- _Stored data entries_
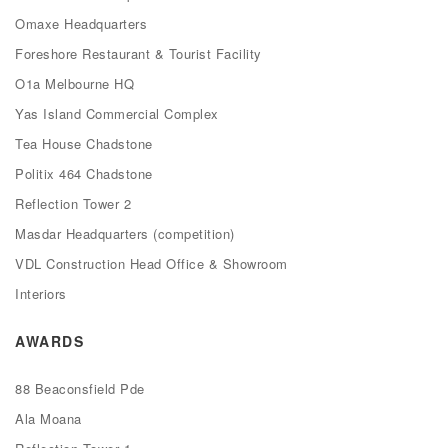
Omaxe Headquarters
Foreshore Restaurant & Tourist Facility
O1a Melbourne HQ
Yas Island Commercial Complex
Tea House Chadstone
Politix 464 Chadstone
Reflection Tower 2
Masdar Headquarters (competition)
VDL Construction Head Office & Showroom
Interiors
AWARDS
88 Beaconsfield Pde
Ala Moana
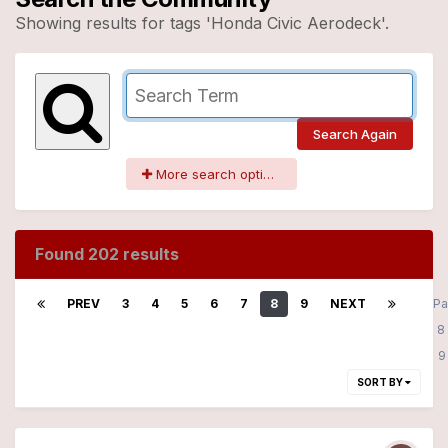
Showing results for tags 'Honda Civic Aerodeck'.
Search Again
More search options
Found 202 results
PREV
3
4
5
6
7
8
9
NEXT
P
8
SORT BY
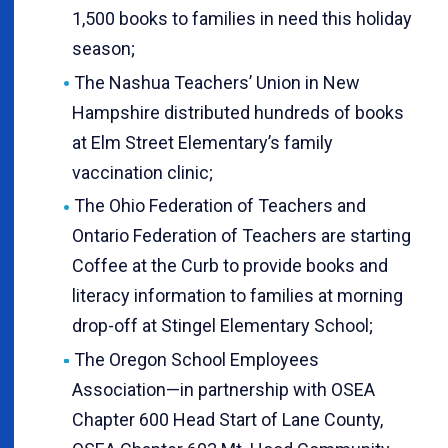
1,500 books to families in need this holiday
season;
The Nashua Teachers’ Union in New
Hampshire distributed hundreds of books
at Elm Street Elementary’s family
vaccination clinic;
The Ohio Federation of Teachers and
Ontario Federation of Teachers are starting
Coffee at the Curb to provide books and
literacy information to families at morning
drop-off at Stingel Elementary School;
The Oregon School Employees
Association—in partnership with OSEA
Chapter 600 Head Start of Lane County,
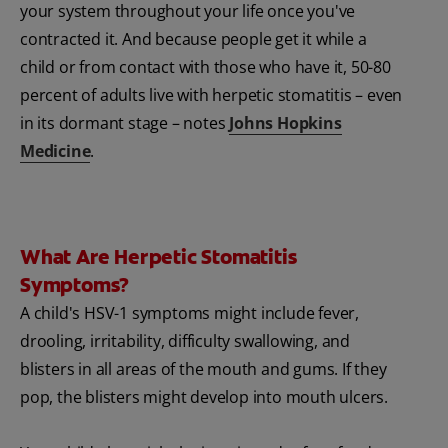
your system throughout your life once you've
contracted it. And because people get it while a
child or from contact with those who have it, 50-80
percent of adults live with herpetic stomatitis – even
in its dormant stage – notes
Johns Hopkins
Medicine
.
What Are Herpetic Stomatitis
Symptoms?
A child's HSV-1 symptoms might include fever,
drooling, irritability, difficulty swallowing, and
blisters in all areas of the mouth and gums. If they
pop, the blisters might develop into mouth ulcers.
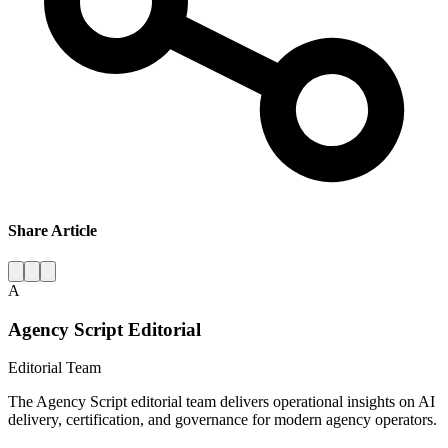
Share Article
A
Agency Script Editorial
Editorial Team
The Agency Script editorial team delivers operational insights on AI
delivery, certification, and governance for modern agency operators.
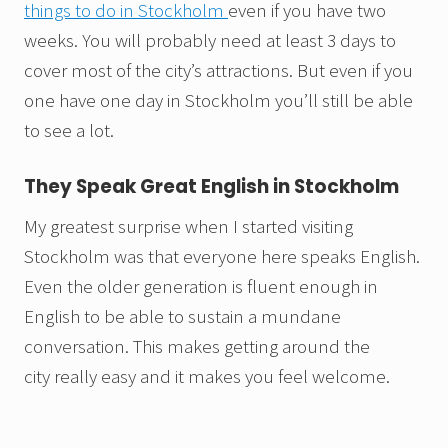
things to do in Stockholm
even if you have two
weeks. You will probably need at least 3 days to
cover most of the city’s attractions. But even if you
one have one day in Stockholm you’ll still be able
to see a lot.
They Speak Great English in Stockholm
My greatest surprise when I started visiting
Stockholm was that everyone here speaks English.
Even the older generation is fluent enough in
English to be able to sustain a mundane
conversation. This makes getting around the
city really easy and it makes you feel welcome.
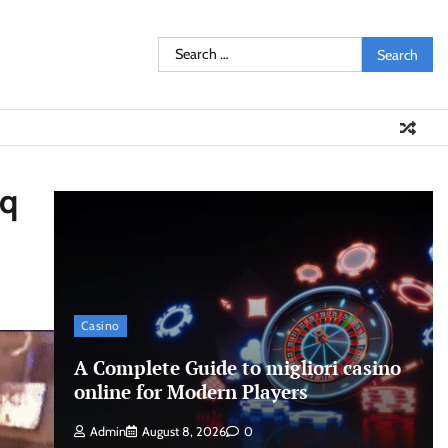
Search
for:
aq
Casino
A Complete Guide to migliori casino
online for Modern Players
Admin
August 8, 2026
0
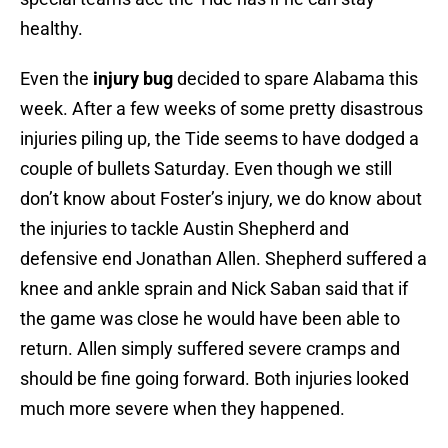
healthy.
Even the
injury bug
decided to spare Alabama this
week. After a few weeks of some pretty disastrous
injuries piling up, the Tide seems to have dodged a
couple of bullets Saturday. Even though we still
don’t know about Foster’s injury, we do know about
the injuries to tackle Austin Shepherd and
defensive end Jonathan Allen. Shepherd suffered a
knee and ankle sprain and Nick Saban said that if
the game was close he would have been able to
return. Allen simply suffered severe cramps and
should be fine going forward. Both injuries looked
much more severe when they happened.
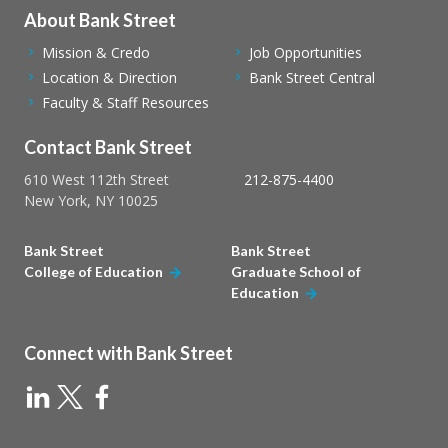
About Bank Street
Mission & Credo
Job Opportunities
Location & Direction
Bank Street Central
Faculty & Staff Resources
Contact Bank Street
610 West 112th Street
212-875-4400
New York, NY 10025
Bank Street
Bank Street
College of Education
Graduate School of
Education
Connect with Bank Street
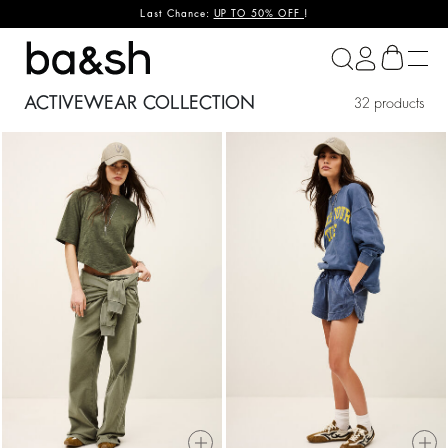
Last Chance:
UP TO 50% OFF
!
ba&sh
ACTIVEWEAR COLLECTION
32 products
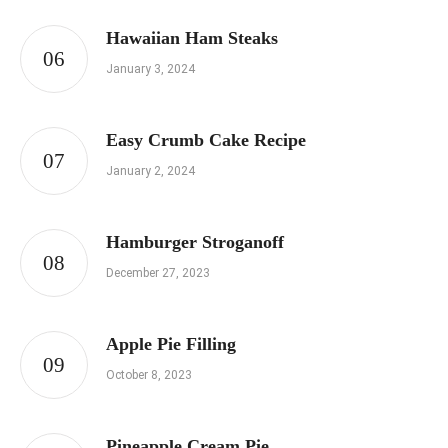
Hawaiian Ham Steaks
January 3, 2024
Easy Crumb Cake Recipe
January 2, 2024
Hamburger Stroganoff
December 27, 2023
Apple Pie Filling
October 8, 2023
Pineapple Cream Pie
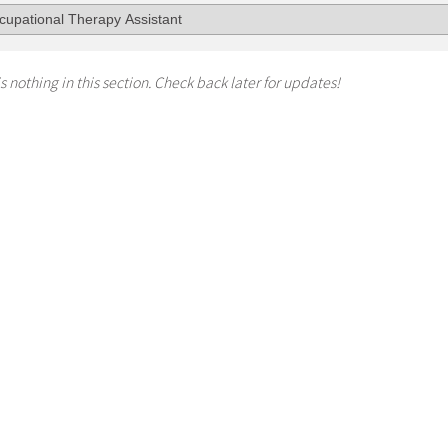
s nothing in this section. Check back later for updates!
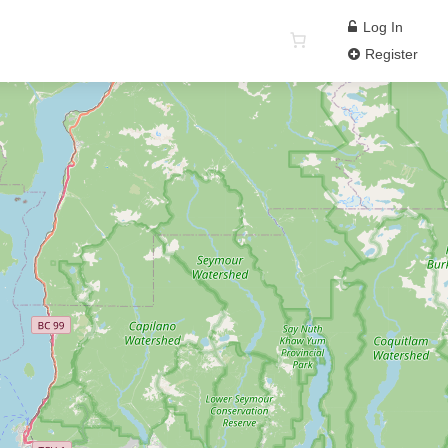
Log In
Register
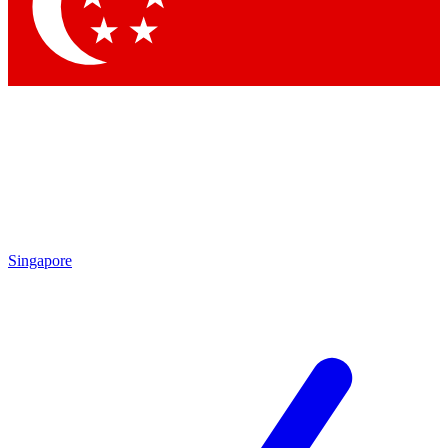
Contact me with news and offers from other Future brands
By submitting your information you agree to the
Terms & Conditions
and
Privacy Policy
and are aged 16 or over.
Singapore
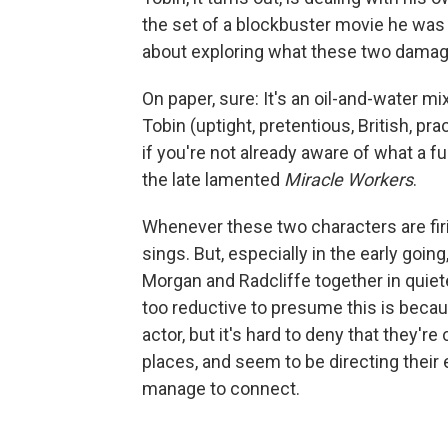
the set of a blockbuster movie he was
about exploring what these two damag
On paper, sure: It's an oil-and-water mi
Tobin (uptight, pretentious, British, pr
if you're not already aware of what a 
the late lamented
Miracle Workers
.
Whenever these two characters are firin
sings. But, especially in the early go
Morgan and Radcliffe together in quiete
too reductive to presume this is beca
actor, but it's hard to deny that they'
places, and seem to be directing their
manage to connect.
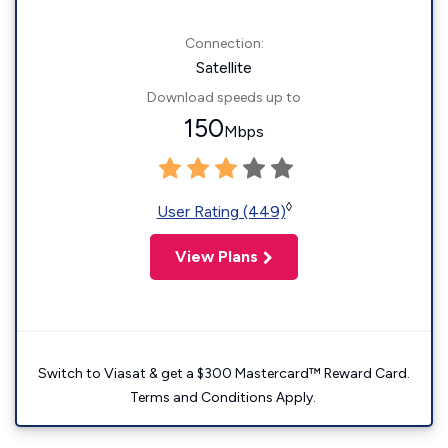
Connection:
Satellite
Download speeds up to
150
Mbps
◊
User Rating (449)
View Plans
Switch to Viasat & get a $300 Mastercard™ Reward Card.
Terms and Conditions Apply.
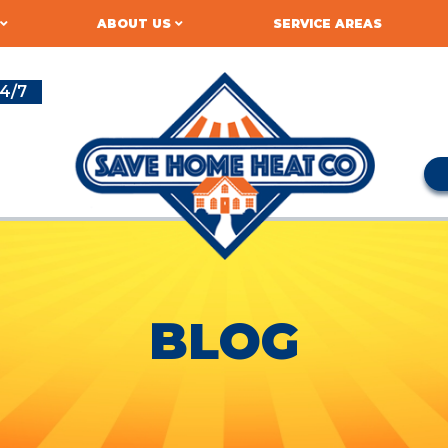
ABOUT US
SERVICE AREAS
4/7
BLOG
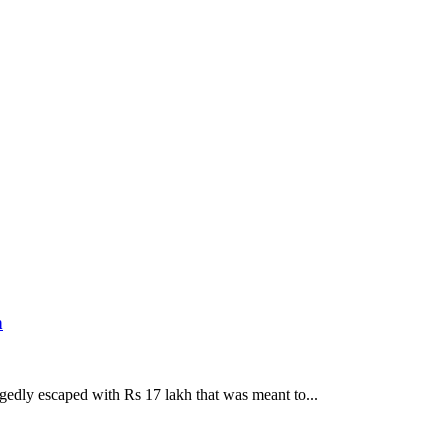
h
gedly escaped with Rs 17 lakh that was meant to...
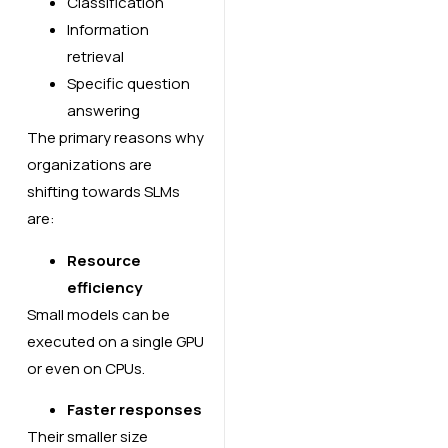
Classification
Information
retrieval
Specific question
answering
The primary reasons why
organizations are
shifting towards SLMs
are:
Resource
efficiency
Small models can be
executed on a single GPU
or even on CPUs.
Faster responses
Their smaller size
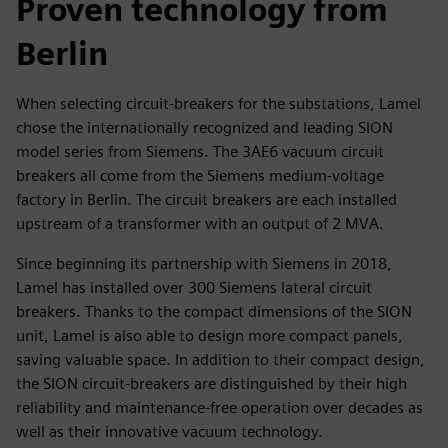
Proven technology from
Berlin
When selecting circuit-breakers for the substations, Lamel
chose the internationally recognized and leading SION
model series from Siemens. The 3AE6 vacuum circuit
breakers all come from the Siemens medium-voltage
factory in Berlin. The circuit breakers are each installed
upstream of a transformer with an output of 2 MVA.
Since beginning its partnership with Siemens in 2018,
Lamel has installed over 300 Siemens lateral circuit
breakers. Thanks to the compact dimensions of the SION
unit, Lamel is also able to design more compact panels,
saving valuable space. In addition to their compact design,
the SION circuit-breakers are distinguished by their high
reliability and maintenance-free operation over decades as
well as their innovative vacuum technology.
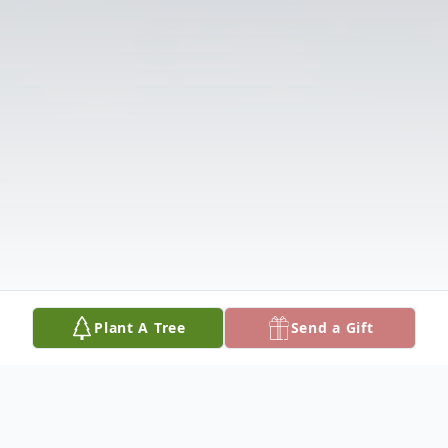
Plant A Tree
Send a Gift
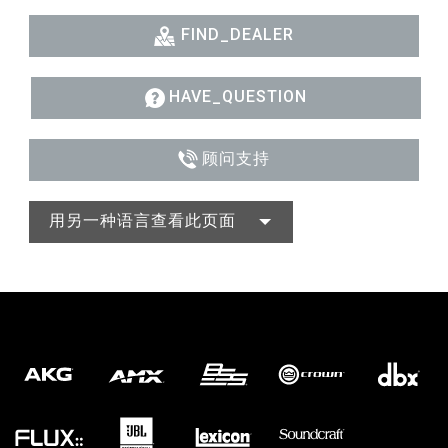
FIND_DEALER
HAVE_QUESTION
顾问支持
用另一种语言查看此页面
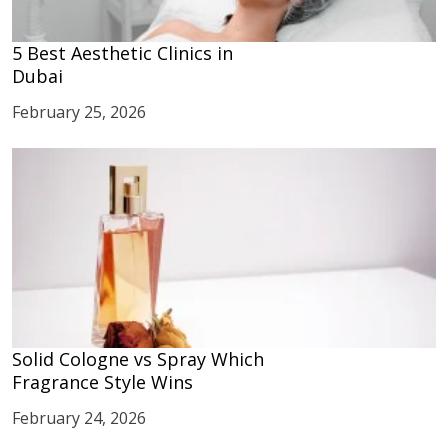
5 Best Aesthetic Clinics in
Dubai
February 25, 2026
Solid Cologne vs Spray Which
Fragrance Style Wins
February 24, 2026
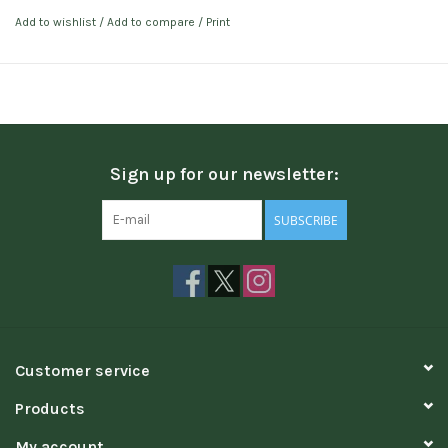
Add to wishlist
/
Add to compare
/
Print
Sign up for our newsletter:
SUBSCRIBE
Customer service
Products
My account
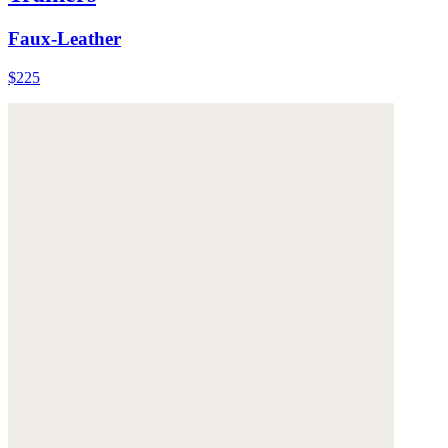
Faux-Leather
$225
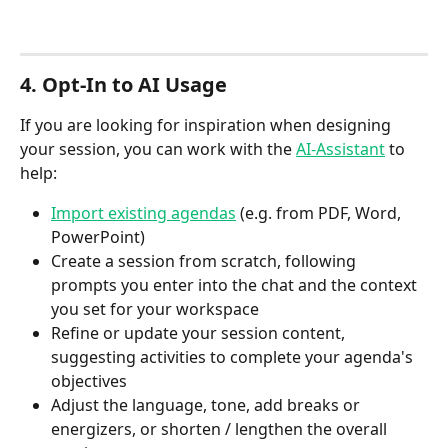
4. Opt‑In to AI Usage
If you are looking for inspiration when designing 
your session, you can work with the 
AI-Assistant
 to 
help:
Import existing agendas
 (e.g. from PDF, Word, 
PowerPoint)
Create a session from scratch, following 
prompts you enter into the chat and the context 
you set for your workspace
Refine or update your session content, 
suggesting activities to complete your agenda's 
objectives
Adjust the language, tone, add breaks or 
energizers, or shorten / lengthen the overall 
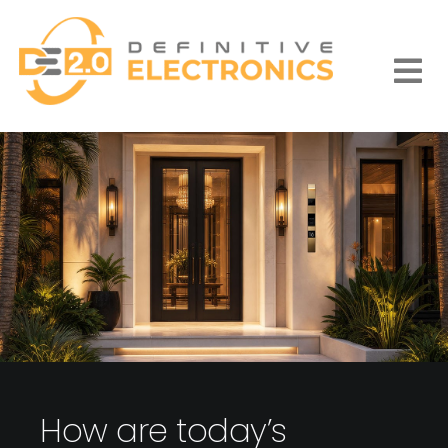
Skip
to
content
Togg
Navi
How are today’s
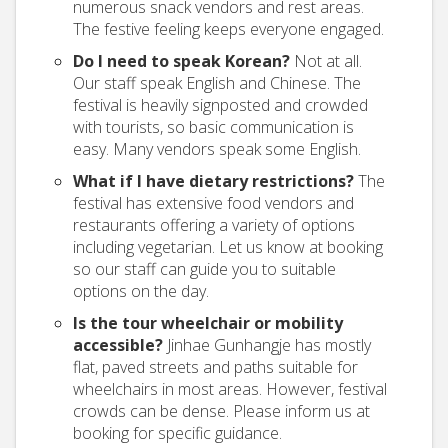
numerous snack vendors and rest areas.
The festive feeling keeps everyone engaged.
Do I need to speak Korean?
Not at all.
Our staff speak English and Chinese. The
festival is heavily signposted and crowded
with tourists, so basic communication is
easy. Many vendors speak some English.
What if I have dietary restrictions?
The
festival has extensive food vendors and
restaurants offering a variety of options
including vegetarian. Let us know at booking
so our staff can guide you to suitable
options on the day.
Is the tour wheelchair or mobility
accessible?
Jinhae Gunhangje has mostly
flat, paved streets and paths suitable for
wheelchairs in most areas. However, festival
crowds can be dense. Please inform us at
booking for specific guidance.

- _What is required_
From the first line to the last, return the records exactly and leave the pictures behind.

- _Task response_
Omaxe Headquarters
Foreshore Restaurant & Tourist Facility
O1a Melbourne HQ
Yas Island Commercial Complex
Tea House Chadstone
Politix 464 Chadstone
Reflection Tower 2
Masdar Headquarters (competition)
VDL Construction Head Office & Showroom
Interiors
AWARDS
88 Beaconsfield Pde
Ala Moana
Showing results for tags 'Honda Civic Aerodeck'.
Search Again
More search options
Found 202 results
PREV
3
4
5
6
7
8
9
NEXT
P
8
SORT BY
1,500 books to families in need this holiday
season;
The Nashua Teachers’ Union in New
Hampshire distributed hundreds of books
at Elm Street Elementary’s family
vaccination clinic;
The Ohio Federation of Teachers and
Ontario Federation of Teachers are starting
Coffee at the Curb to provide books and
literacy information to families at morning
drop-off at Stingel Elementary School;
The Oregon School Employees
Association—in partnership with OSEA
Chapter 600 Head Start of Lane County,
your system throughout your life once you've
contracted it. And because people get it while a
child or from contact with those who have it, 50-80
percent of adults live with herpetic stomatitis – even
in its dormant stage – notes
Johns Hopkins
Medicine
.
What Are Herpetic Stomatitis
Symptoms?
A child's HSV-1 symptoms might include fever,
drooling, irritability, difficulty swallowing, and
blisters in all areas of the mouth and gums. If they
pop, the blisters might develop into mouth ulcers.
Share Article
A
Agency Script Editorial
Editorial Team
The Agency Script editorial team delivers operational insights on AI
delivery, certification, and governance for modern agency operators.
things to do in Stockholm
even if you have two
weeks. You will probably need at least 3 days to
cover most of the city’s attractions. But even if you
one have one day in Stockholm you’ll still be able
to see a lot.
They Speak Great English in Stockholm
My greatest surprise when I started visiting
Stockholm was that everyone here speaks English.
Even the older generation is fluent enough in
English to be able to sustain a mundane
conversation. This makes getting around the
city really easy and it makes you feel welcome.
Search
for:
aq
Casino
A Complete Guide to migliori casino
online for Modern Players
Admin
August 8, 2026
0
healthy.
Even the
injury bug
decided to spare Alabama this
week. After a few weeks of some pretty disastrous
injuries piling up, the Tide seems to have dodged a
couple of bullets Saturday. Even though we still
don’t know about Foster’s injury, we do know about
the injuries to tackle Austin Shepherd and
defensive end Jonathan Allen. Shepherd suffered a
knee and ankle sprain and Nick Saban said that if
the game was close he would have been able to
return. Allen simply suffered severe cramps and
should be fine going forward. Both injuries looked
much more severe when they happened.
About Bank Street
Mission & Credo
Job Opportunities
Location & Direction
Bank Street Central
Faculty & Staff Resources
Contact Bank Street
610 West 112th Street
212-875-4400
New York, NY 10025
Bank Street
Bank Street
College of Education
Graduate School of
Education
Connect with Bank Street
Last Chance:
UP TO 50% OFF
!
ba&sh
ACTIVEWEAR COLLECTION
32 products
Hawaiian Ham Steaks
January 3, 2024
Easy Crumb Cake Recipe
January 2, 2024
Hamburger Stroganoff
December 27, 2023
Apple Pie Filling
October 8, 2023
Pineapple Cream Pie
s nothing in this section. Check back later for updates!
Log In
Register
Contact me with news and offers from other Future brands
By submitting your information you agree to the
Terms & Conditions
and
Privacy Policy
and are aged 16 or over.
Singapore
the set of a blockbuster movie he was
about exploring what these two damag
On paper, sure: It's an oil-and-water mi
Tobin (uptight, pretentious, British, pr
if you're not already aware of what a 
the late lamented
Miracle Workers
.
Whenever these two characters are firin
sings. But, especially in the early go
Morgan and Radcliffe together in quiete
too reductive to presume this is beca
actor, but it's hard to deny that they'
places, and seem to be directing their
manage to connect.
Connection:
Satellite
Download speeds up to
150
Mbps
◊
User Rating (449)
View Plans
Switch to Viasat & get a $300 Mastercard™ Reward Card.
Terms and Conditions Apply.
ABOUT US
SERVICE AREAS
4/7
BLOG
h
gedly escaped with Rs 17 lakh that was meant to...
Classification
Information
retrieval
Specific question
answering
The primary reasons why
organizations are
shifting towards SLMs
are:
Resource
efficiency
Small models can be
executed on a single GPU
or even on CPUs.
Faster responses
Their smaller size
Proven technology from
Berlin
When selecting circuit-breakers for the substations, Lamel
chose the internationally recognized and leading SION
model series from Siemens. The 3AE6 vacuum circuit
breakers all come from the Siemens medium-voltage
factory in Berlin. The circuit breakers are each installed
upstream of a transformer with an output of 2 MVA.
Since beginning its partnership with Siemens in 2018,
Lamel has installed over 300 Siemens lateral circuit
breakers. Thanks to the compact dimensions of the SION
unit, Lamel is also able to design more compact panels,
saving valuable space. In addition to their compact design,
the SION circuit-breakers are distinguished by their high
reliability and maintenance-free operation over decades as
well as their innovative vacuum technology.
Plant A Tree
Send a Gift
FIND_DEALER
HAVE_QUESTION
顾问支持
用另一种语言查看此页面
5 Best Aesthetic Clinics in
Dubai
February 25, 2026
Solid Cologne vs Spray Which
Fragrance Style Wins
February 24, 2026
Add to wishlist
/
Add to compare
/
Print
Sign up for our newsletter:
SUBSCRIBE
Customer service
Products
My account
Faux-Leather
$225
4. Opt‑In to AI Usage
If you are looking for inspiration when designing 
your session, you can work with the 
AI-Assistant
 to 
help:
Import existing agendas
 (e.g. from PDF, Word, 
PowerPoint)
Create a session from scratch, following 
prompts you enter into the chat and the context 
you set for your workspace
Refine or update your session content, 
suggesting activities to complete your agenda's 
objectives
Adjust the language, tone, add breaks or 
energizers, or shorten / lengthen the overall 
Skip
to
content
Togg
Navi
How are today’s
numerous snack vendors and rest areas.
The festive feeling keeps everyone engaged.
Do I need to speak Korean?
Not at all.
Our staff speak English and Chinese. The
festival is heavily signposted and crowded
with tourists, so basic communication is
easy. Many vendors speak some English.
What if I have dietary restrictions?
The
festival has extensive food vendors and
restaurants offering a variety of options
including vegetarian. Let us know at booking
so our staff can guide you to suitable
options on the day.
Is the tour wheelchair or mobility
accessible?
Jinhae Gunhangje has mostly
flat, paved streets and paths suitable for
wheelchairs in most areas. However, festival
crowds can be dense. Please inform us at
booking for specific guidance.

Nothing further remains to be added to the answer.